The GPUOp constructor sets up the proper contexts which are used subsequently for setting up the vertex and fragment programs and the PBuffer. The destructor de-allocates the PBuffer memory. The compute function loads the appropriate vertex and fragment programs. It also instantiates the necessary PBuffer space and performs the desired computation by rendering a geometric primitive.

The `setArg` function pushes a `blas_data` instance onto a stack for latter use as an input for GPU computations. Figure 7 illustrates this framework for the Vector-Vector operation of adding 2 vectors, `vAdd`.

## 4 Experiments and Results

In this section, we describe the performance benchmarks and analyze the experimental results from their execution on the testbed machine.

Our BLAS library prototype has been developed on a representative hardware system. The experimental testbed was a 1.8 GHz



Figure 7: Implementation of BLAS vector-vector operation.

Intel Pentium IV workstation with 512 MB of RAM running Windows XP. Its graphics system was a NVIDIA Quadro TI 5800 Ultra with 128 MB DDR SDRAM on an AGP4X bus. The card device driver was NVIDIA 6.14.01.4345. The timing measurements were taken using the reference hardware's high-resolution performance counter. The frequency of the counter is 3579545 ticks per second. As such our timings are of high precision.



Figure 8: Execution time for matrix multiplication (8 bit Fixed Point).

### 4.1 Computation Costs

Offloading a computation onto the GPU is associated with certain costs. These costs can be broadly classified as *upload time*, *computation setup time*, *computation time*, and *download time*. For many computations, the input has to be morphed and uploaded onto the video memory as texture objects. We define the cost associated with converting matrices and vectors into textures and uploading them onto the GPU as the upload time. For any computation, the software also has to instantiate and initialize an off-screen rendering context (a PBuffer) for computation. This is referred as the computation setup time. Consequently, the actual time taken to render a scene for a BLAS subroutine computation is known as the computation time. Lastly, the computation results are bound as a texture object. The contents have to be downloaded, and represented in some form for further processing. The associated cost to this is ref-

ered as the download time. Hence the total computation time in this step is the sum of all these four components.
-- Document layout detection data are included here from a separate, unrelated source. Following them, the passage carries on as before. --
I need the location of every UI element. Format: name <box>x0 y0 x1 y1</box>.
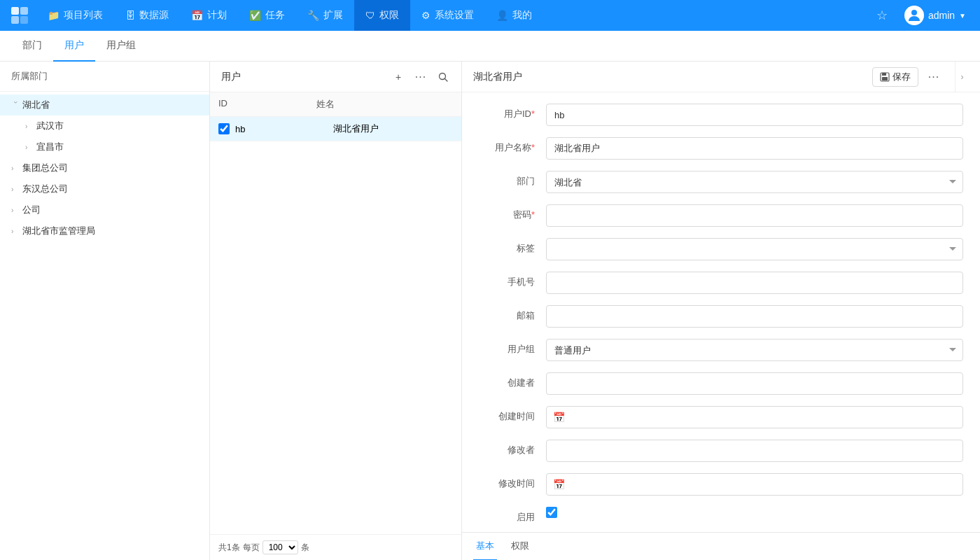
svg-rect-0 <box>11 7 19 15</box>
dept-panel: 所属部门 › 湖北省 › 武汉市 › 宜昌市 › 集团总公司 <box>0 62 210 560</box>
tree-item-wuhan[interactable]: › 武汉市 <box>0 115 209 136</box>
tree-arrow-yichang: › <box>25 144 34 151</box>
users-panel-title: 用户 <box>221 71 386 83</box>
nav-item-extend[interactable]: 🔧 扩展 <box>296 0 354 31</box>
tree-arrow-company: › <box>11 206 20 214</box>
plan-icon: 📅 <box>191 10 203 21</box>
avatar <box>904 6 924 25</box>
admin-label: admin <box>928 10 955 21</box>
tab-user[interactable]: 用户 <box>53 31 95 62</box>
detail-more-button[interactable]: ··· <box>924 67 944 87</box>
field-label-modifier: 修改者 <box>479 440 535 456</box>
tree-item-yichang[interactable]: › 宜昌市 <box>0 136 209 158</box>
nav-item-permission[interactable]: 🛡 权限 <box>354 0 410 31</box>
datasource-icon: 🗄 <box>125 10 135 21</box>
nav-item-datasource[interactable]: 🗄 数据源 <box>114 0 180 31</box>
tree-label-bureau: 湖北省市监管理局 <box>22 225 198 237</box>
projects-icon: 📁 <box>48 10 59 21</box>
tree-arrow-group: › <box>11 164 20 172</box>
create-time-input[interactable] <box>546 406 963 428</box>
tree-label-hubei: 湖北省 <box>22 99 198 111</box>
svg-rect-8 <box>882 73 886 76</box>
svg-rect-1 <box>20 7 28 15</box>
password-input[interactable] <box>546 204 963 227</box>
dept-tree: › 湖北省 › 武汉市 › 宜昌市 › 集团总公司 › 东汉总公司 <box>0 92 209 560</box>
favorite-star-icon[interactable]: ☆ <box>871 8 893 23</box>
field-label-creator: 创建者 <box>479 372 535 389</box>
usergroup-select[interactable]: 普通用户 管理员 <box>546 339 963 361</box>
page-size-select[interactable]: 100 50 200 <box>262 540 298 554</box>
cell-id: hb <box>235 124 333 134</box>
svg-point-4 <box>911 10 917 15</box>
task-icon: ✅ <box>249 10 261 21</box>
calendar-icon-modify: 📅 <box>553 479 565 490</box>
field-label-dept: 部门 <box>479 171 535 188</box>
tree-item-company[interactable]: › 公司 <box>0 200 209 220</box>
settings-icon: ⚙ <box>421 10 430 21</box>
tree-item-bureau[interactable]: › 湖北省市监管理局 <box>0 220 209 241</box>
field-row-tag: 标签 <box>479 238 963 260</box>
table-footer: 共1条 每页 100 50 200 条 <box>210 534 461 560</box>
footer-tab-permission[interactable]: 权限 <box>508 533 532 560</box>
tab-dept[interactable]: 部门 <box>11 31 53 62</box>
nav-item-plan[interactable]: 📅 计划 <box>180 0 238 31</box>
tree-arrow-bureau: › <box>11 227 20 235</box>
cell-name: 湖北省用户 <box>333 122 453 135</box>
modifier-input[interactable] <box>546 440 963 462</box>
second-navigation: 部门 用户 用户组 <box>0 31 980 62</box>
page-unit: 条 <box>301 542 309 554</box>
field-value-user-id <box>546 104 963 126</box>
add-user-button[interactable]: + <box>388 67 408 87</box>
col-header-name: 姓名 <box>316 98 453 111</box>
save-button[interactable]: 保存 <box>872 67 918 87</box>
nav-item-task[interactable]: ✅ 任务 <box>238 0 296 31</box>
users-panel-header: 用户 + ··· <box>210 62 461 92</box>
field-row-creator: 创建者 <box>479 372 963 395</box>
field-value-phone <box>546 272 963 294</box>
dept-select[interactable]: 湖北省 武汉市 宜昌市 <box>546 171 963 193</box>
tree-label-wuhan: 武汉市 <box>36 120 198 132</box>
tree-label-yichang: 宜昌市 <box>36 141 198 153</box>
tree-item-donghan[interactable]: › 东汉总公司 <box>0 178 209 200</box>
more-options-button[interactable]: ··· <box>411 67 430 87</box>
user-name-input[interactable] <box>546 137 963 160</box>
svg-line-6 <box>445 78 448 81</box>
tag-select[interactable] <box>546 238 963 260</box>
creator-input[interactable] <box>546 372 963 395</box>
users-panel: 用户 + ··· ID 姓名 hb 湖北省用户 共1条 每页 <box>210 62 462 560</box>
field-label-email: 邮箱 <box>479 305 535 322</box>
users-table: ID 姓名 hb 湖北省用户 <box>210 92 461 534</box>
tree-item-group[interactable]: › 集团总公司 <box>0 158 209 178</box>
user-avatar-button[interactable]: admin ▼ <box>899 6 972 25</box>
search-button[interactable] <box>433 67 453 87</box>
top-navigation: 📁 项目列表 🗄 数据源 📅 计划 ✅ 任务 🔧 扩展 🛡 权限 ⚙ 系统设置 … <box>0 0 980 31</box>
field-value-enabled <box>546 507 963 521</box>
detail-header: 湖北省用户 保存 ··· › <box>462 62 980 92</box>
field-row-dept: 部门 湖北省 武汉市 宜昌市 <box>479 171 963 193</box>
nav-item-settings[interactable]: ⚙ 系统设置 <box>410 0 485 31</box>
field-label-tag: 标签 <box>479 238 535 255</box>
phone-input[interactable] <box>546 272 963 294</box>
field-value-modify-time: 📅 <box>546 473 963 496</box>
nav-item-mine[interactable]: 👤 我的 <box>485 0 543 31</box>
collapse-button[interactable]: › <box>955 62 969 92</box>
footer-tab-basic[interactable]: 基本 <box>473 533 497 560</box>
field-label-modify-time: 修改时间 <box>479 473 535 490</box>
main-content: 所属部门 › 湖北省 › 武汉市 › 宜昌市 › 集团总公司 <box>0 62 980 560</box>
table-row[interactable]: hb 湖北省用户 <box>210 117 461 141</box>
tree-label-group: 集团总公司 <box>22 162 198 174</box>
email-input[interactable] <box>546 305 963 328</box>
user-id-input[interactable] <box>546 104 963 126</box>
tree-arrow-hubei: › <box>12 101 20 109</box>
detail-panel: 湖北省用户 保存 ··· › 用户ID* 用户名 <box>462 62 980 560</box>
enabled-checkbox[interactable] <box>546 507 557 518</box>
mine-icon: 👤 <box>496 10 508 21</box>
field-label-phone: 手机号 <box>479 272 535 288</box>
nav-item-projects[interactable]: 📁 项目列表 <box>36 0 114 31</box>
tab-usergroup[interactable]: 用户组 <box>95 31 147 62</box>
tree-item-hubei[interactable]: › 湖北省 <box>0 94 209 115</box>
row-checkbox[interactable] <box>218 123 230 134</box>
modify-time-input[interactable] <box>546 473 963 496</box>
svg-rect-9 <box>882 77 888 80</box>
field-row-phone: 手机号 <box>479 272 963 294</box>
To determine the individual contribution of each cost to the total execution time, we performed a matrix multiplication benchmark. The size of each matrix is four million elements. The multiplication program  $\prod_{i=1}^N M_i$  runs for an entire sequence of 32 cascading loop-back operations ( $N = 32$ ). The break-down percentages of the execution timings for the fixed point and floating point are shown in Figures 8 and 9 respectively.



Figure 9: Execution time for matrix multiplication (32 bit Fixed Point).
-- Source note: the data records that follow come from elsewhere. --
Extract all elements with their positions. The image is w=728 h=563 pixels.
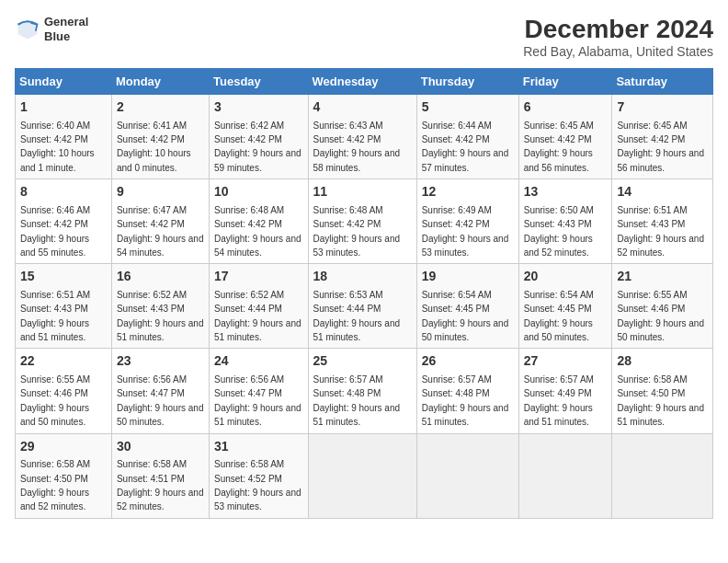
day-info: Sunrise: 6:54 AMSunset: 4:45 PMDaylight:… [422, 290, 509, 342]
calendar-cell: 31Sunrise: 6:58 AMSunset: 4:52 PMDayligh… [210, 433, 308, 518]
day-number: 4 [313, 98, 412, 117]
day-info: Sunrise: 6:58 AMSunset: 4:50 PMDaylight:… [20, 459, 90, 511]
day-info: Sunrise: 6:54 AMSunset: 4:45 PMDaylight:… [524, 290, 594, 342]
day-number: 23 [117, 352, 204, 371]
calendar-cell: 8Sunrise: 6:46 AMSunset: 4:42 PMDaylight… [16, 179, 112, 264]
day-info: Sunrise: 6:55 AMSunset: 4:46 PMDaylight:… [617, 290, 704, 342]
day-number: 18 [313, 268, 412, 286]
day-header-tuesday: Tuesday [210, 69, 308, 95]
day-number: 9 [117, 183, 204, 201]
calendar-cell: 11Sunrise: 6:48 AMSunset: 4:42 PMDayligh… [308, 179, 416, 264]
day-info: Sunrise: 6:55 AMSunset: 4:46 PMDaylight:… [20, 374, 90, 427]
day-info: Sunrise: 6:53 AMSunset: 4:44 PMDaylight:… [313, 290, 401, 342]
day-number: 28 [617, 352, 708, 371]
day-number: 17 [214, 268, 302, 286]
day-info: Sunrise: 6:57 AMSunset: 4:49 PMDaylight:… [524, 374, 594, 427]
day-number: 19 [422, 268, 514, 286]
calendar-cell: 23Sunrise: 6:56 AMSunset: 4:47 PMDayligh… [111, 349, 209, 433]
day-number: 2 [117, 98, 204, 117]
day-info: Sunrise: 6:51 AMSunset: 4:43 PMDaylight:… [20, 290, 90, 342]
page-header: General Blue December 2024 Red Bay, Alab… [15, 15, 713, 59]
day-header-wednesday: Wednesday [308, 69, 416, 95]
week-row-2: 8Sunrise: 6:46 AMSunset: 4:42 PMDaylight… [16, 179, 713, 264]
calendar-cell: 9Sunrise: 6:47 AMSunset: 4:42 PMDaylight… [111, 179, 209, 264]
day-number: 10 [214, 183, 302, 201]
calendar-cell [518, 433, 612, 518]
calendar-cell: 28Sunrise: 6:58 AMSunset: 4:50 PMDayligh… [612, 349, 713, 433]
calendar-cell: 4Sunrise: 6:43 AMSunset: 4:42 PMDaylight… [308, 95, 416, 179]
day-number: 24 [214, 352, 302, 371]
calendar-cell: 18Sunrise: 6:53 AMSunset: 4:44 PMDayligh… [308, 264, 416, 349]
day-header-sunday: Sunday [16, 69, 112, 95]
calendar-cell: 14Sunrise: 6:51 AMSunset: 4:43 PMDayligh… [612, 179, 713, 264]
subtitle: Red Bay, Alabama, United States [523, 44, 713, 59]
day-number: 14 [617, 183, 708, 201]
day-number: 20 [524, 268, 608, 286]
day-info: Sunrise: 6:52 AMSunset: 4:44 PMDaylight:… [214, 290, 301, 342]
calendar-cell: 17Sunrise: 6:52 AMSunset: 4:44 PMDayligh… [210, 264, 308, 349]
calendar-cell: 6Sunrise: 6:45 AMSunset: 4:42 PMDaylight… [518, 95, 612, 179]
day-info: Sunrise: 6:57 AMSunset: 4:48 PMDaylight:… [422, 374, 509, 427]
day-info: Sunrise: 6:46 AMSunset: 4:42 PMDaylight:… [20, 205, 90, 258]
calendar-cell: 21Sunrise: 6:55 AMSunset: 4:46 PMDayligh… [612, 264, 713, 349]
main-title: December 2024 [523, 15, 713, 44]
calendar-cell: 30Sunrise: 6:58 AMSunset: 4:51 PMDayligh… [111, 433, 209, 518]
day-number: 12 [422, 183, 514, 201]
day-info: Sunrise: 6:40 AMSunset: 4:42 PMDaylight:… [20, 121, 95, 173]
day-number: 27 [524, 352, 608, 371]
day-info: Sunrise: 6:45 AMSunset: 4:42 PMDaylight:… [524, 121, 594, 173]
calendar-cell: 26Sunrise: 6:57 AMSunset: 4:48 PMDayligh… [416, 349, 518, 433]
day-info: Sunrise: 6:45 AMSunset: 4:42 PMDaylight:… [617, 121, 704, 173]
day-number: 11 [313, 183, 412, 201]
calendar-cell: 20Sunrise: 6:54 AMSunset: 4:45 PMDayligh… [518, 264, 612, 349]
day-info: Sunrise: 6:58 AMSunset: 4:52 PMDaylight:… [214, 459, 301, 511]
calendar-cell: 16Sunrise: 6:52 AMSunset: 4:43 PMDayligh… [111, 264, 209, 349]
day-number: 30 [117, 438, 204, 456]
logo-text: General Blue [44, 15, 88, 43]
calendar-cell: 29Sunrise: 6:58 AMSunset: 4:50 PMDayligh… [16, 433, 112, 518]
day-number: 31 [214, 438, 302, 456]
day-info: Sunrise: 6:58 AMSunset: 4:50 PMDaylight:… [617, 374, 704, 427]
logo-icon [15, 17, 40, 42]
day-number: 5 [422, 98, 514, 117]
day-info: Sunrise: 6:48 AMSunset: 4:42 PMDaylight:… [313, 205, 401, 258]
calendar-cell: 25Sunrise: 6:57 AMSunset: 4:48 PMDayligh… [308, 349, 416, 433]
calendar-cell: 12Sunrise: 6:49 AMSunset: 4:42 PMDayligh… [416, 179, 518, 264]
day-info: Sunrise: 6:57 AMSunset: 4:48 PMDaylight:… [313, 374, 401, 427]
logo: General Blue [15, 15, 88, 43]
calendar-cell: 24Sunrise: 6:56 AMSunset: 4:47 PMDayligh… [210, 349, 308, 433]
day-info: Sunrise: 6:52 AMSunset: 4:43 PMDaylight:… [117, 290, 204, 342]
week-row-4: 22Sunrise: 6:55 AMSunset: 4:46 PMDayligh… [16, 349, 713, 433]
day-info: Sunrise: 6:58 AMSunset: 4:51 PMDaylight:… [117, 459, 204, 511]
day-number: 3 [214, 98, 302, 117]
calendar-cell: 2Sunrise: 6:41 AMSunset: 4:42 PMDaylight… [111, 95, 209, 179]
day-number: 29 [20, 438, 107, 456]
day-info: Sunrise: 6:42 AMSunset: 4:42 PMDaylight:… [214, 121, 301, 173]
day-info: Sunrise: 6:47 AMSunset: 4:42 PMDaylight:… [117, 205, 204, 258]
day-header-monday: Monday [111, 69, 209, 95]
day-number: 15 [20, 268, 107, 286]
calendar-cell: 5Sunrise: 6:44 AMSunset: 4:42 PMDaylight… [416, 95, 518, 179]
day-info: Sunrise: 6:50 AMSunset: 4:43 PMDaylight:… [524, 205, 594, 258]
calendar-cell: 7Sunrise: 6:45 AMSunset: 4:42 PMDaylight… [612, 95, 713, 179]
calendar-cell [308, 433, 416, 518]
day-info: Sunrise: 6:41 AMSunset: 4:42 PMDaylight:… [117, 121, 191, 173]
day-header-thursday: Thursday [416, 69, 518, 95]
day-number: 25 [313, 352, 412, 371]
day-info: Sunrise: 6:56 AMSunset: 4:47 PMDaylight:… [117, 374, 204, 427]
day-header-saturday: Saturday [612, 69, 713, 95]
day-info: Sunrise: 6:43 AMSunset: 4:42 PMDaylight:… [313, 121, 401, 173]
day-number: 8 [20, 183, 107, 201]
week-row-5: 29Sunrise: 6:58 AMSunset: 4:50 PMDayligh… [16, 433, 713, 518]
calendar-cell [612, 433, 713, 518]
calendar-table: SundayMondayTuesdayWednesdayThursdayFrid… [15, 68, 713, 519]
day-info: Sunrise: 6:56 AMSunset: 4:47 PMDaylight:… [214, 374, 301, 427]
title-section: December 2024 Red Bay, Alabama, United S… [523, 15, 713, 59]
calendar-cell: 10Sunrise: 6:48 AMSunset: 4:42 PMDayligh… [210, 179, 308, 264]
calendar-cell: 13Sunrise: 6:50 AMSunset: 4:43 PMDayligh… [518, 179, 612, 264]
header-row: SundayMondayTuesdayWednesdayThursdayFrid… [16, 69, 713, 95]
week-row-3: 15Sunrise: 6:51 AMSunset: 4:43 PMDayligh… [16, 264, 713, 349]
calendar-cell: 3Sunrise: 6:42 AMSunset: 4:42 PMDaylight… [210, 95, 308, 179]
day-number: 22 [20, 352, 107, 371]
day-number: 6 [524, 98, 608, 117]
Compared to the fixed point implementation, the read-back timings from floating point PBuffers are significantly expensive for a single operation. However, amortizing the timings for the entire sequence of operations, the PBuffer set-up times play the dominant role in both implementations. Since only a single read-back of the results is required at the end of execution sequence, the ratio of read-back to the total time for floating-point computation is only marginally higher than that of fixed-point. Consistent with this observation, [Bolz et al. 2003] also identified a high performance penalty associated with PBuffer switches.



Figure 10: Execution time for matrix multiplication (8 bit Floating Point).

## 4.2 Fixed point v/s Floating point

This benchmark demonstrates the effectiveness and performance gain of cascaded loop-back computation model for both the fixed point and the floating point pipelines. Figures 10 and 11 show the total execution time versus number of operations for fixed-point and floating-point computations respectively. The plots in each

figure correspond to two scenarios, the cascade loop-back model where intermediate results are stored on GPU's video memory and the other depicting single independent executions where intermediate results are downloaded from video to main memory and subsequently, uploaded again for latter computations. From our bench-



Figure 11: Execution time for matrix multiplication (32 bit Floating Point).

mark timings, we observe that the execution time decreases by a factor of 3 for floating point computations. The corresponding factor for the fixed point case is about 1.5. This can be largely attributed to the significant difference in the download timings between fixed-point and floating-point data from the GPU. This result strongly advocates our claim that for achieving high performance, high-precision numerical computations should be mapped onto the GPU in a cascading loop-back model. Another important conclusion is that the performance is limited by bandwidth in the current GPUs.

## 4.3 Computation Efficiency

The computation efficiency is defined as the ratio of the actual GPU computation time to the total execution time comprising of load, setup, compute and read-back. As observed in Figure 12, the efficiency of fixed point calculations is about 60 percent compared to about 33 percent for the floating point. This can be explained on the basis of dominating set-up and read-back timings for the floating point case compared to fixed point.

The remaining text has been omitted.